Before settling into a cosy High Church Anglicanism, Auden spent most of his pre-war life hunting for a bedrock of beliefs, which in physical terms gave him itchy feet. Like many Britons, he pitched into the Spanish Civil War, which he found a static, disillusioning limbo. In 1938 he and Isherwood sailed for China, whose creaky coalition of Nationalist and Communist government was held together only by war with Japan. It was all a bit of a jolly to the travellers, who immediately had business cards made with their names transcribed into Chinese phonetics: ‘Y Hsiao Wu’ and ‘Au Deng’. Au Deng sought out the fighting wherever it was thickest, seemingly impervious to danger.

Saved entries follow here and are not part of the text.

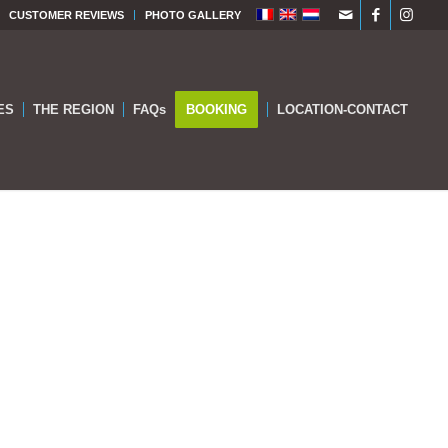
CUSTOMER REVIEWS
PHOTO GALLERY
ES
THE REGION
FAQs
BOOKING
LOCATION-CONTACT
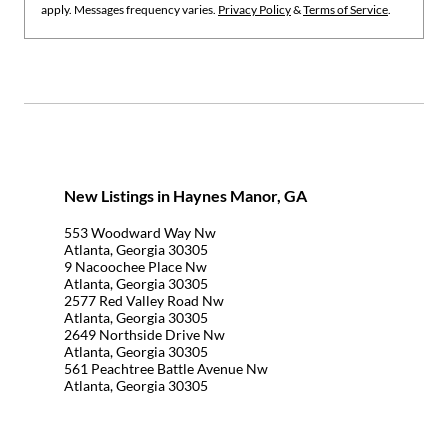
apply. Messages frequency varies.
Privacy Policy
&
Terms of Service
.
New Listings in Haynes Manor, GA
553 Woodward Way Nw
Atlanta, Georgia 30305
9 Nacoochee Place Nw
Atlanta, Georgia 30305
2577 Red Valley Road Nw
Atlanta, Georgia 30305
2649 Northside Drive Nw
Atlanta, Georgia 30305
561 Peachtree Battle Avenue Nw
Atlanta, Georgia 30305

As Isherwood wrote to Spender, “Auden knows he won’t be killed, because Nanny would never allow it, and it Can’t Happen Here.”

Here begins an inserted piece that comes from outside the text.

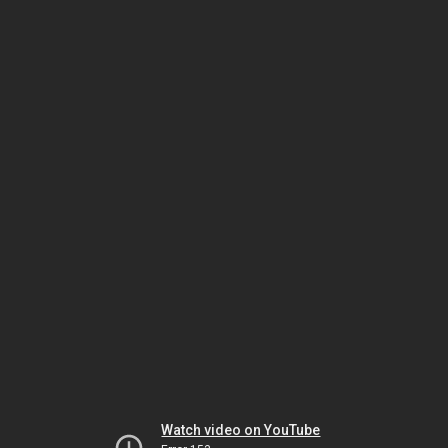
Watch video on YouTube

My summer reading of Auden’s poetry left me with the strong impression of a poet who declined after the War, an impression shared by most of his contemporaries (Carpenter repeatedly begs to differ, but one wonders if he really believed his own defence). He succumbed to the ageing poet’s cardinal sin of tampering with their earlier work, invariably for the worse; and struck one of his most famous poems from his anthologies altogether. Thankfully, ‘September 1, 1939’ was already out there in the world, long past being reeled back in. And no wonder, given the first stanza:

I sit in one of the dives
On Fifty-second Street
Uncertain and afraid
As the clever hopes expire
Of a low dishonest decade:
Waves of anger and fear
Circulate over the bright
And darkened lands of the earth,
Obsessing our private lives;
The unmentionable odour of death
Offends the September night.

It may start in a dive in Fifty-Second street, but by line four the poem has soared to what Carpenter calls Auden’s “hawk’s vision,” with “a low dishonest decade” in his sights. It’s a lesson to all poets who fight shy of absolute values and moral judgements. And the final stanza is a lesson to all poets who kid themselves that the words they write make a greater difference than the lives they lead.

All I have is a voice
To undo the folded lie,
The romantic lie in the brain
Of the sensual man-in-the-street
And the lie of Authority
Whose buildings grope the sky:
There is no such thing as the State
And no one exists alone;
Hunger allows no choice
To the citizen or the police;
We must love one another or die.

Auden never reconciled himself to the last line, thinking “that’s a damned lie! We must die anyway.” In later versions, he changed it to “We must love one another and die.” Geoffrey Hill, as one of Auden’s successors as Oxford Professor of Poetry, ventured that Auden had forgotten his original motive: “He meant to die spiritually, and that seems to me an entirely acceptable sentiment.” But Auden eventually came to think the poem riddled with “dishonesty,” and completely disowned it. Its very mention would probably earn Carpenter a black mark, in his book. But then, good biographers spare no blushes, and Carpenter is a very good biographer. He also wrote Lives of Tolkien, Britten, Evelyn Waugh, Ezra Pound, John Murray, and one presumes that they are all as clear, as readable and as unconceited as Auden: A biography. As Bennett notes in the preface to The Habit of Art, he deserves a biography all to himself.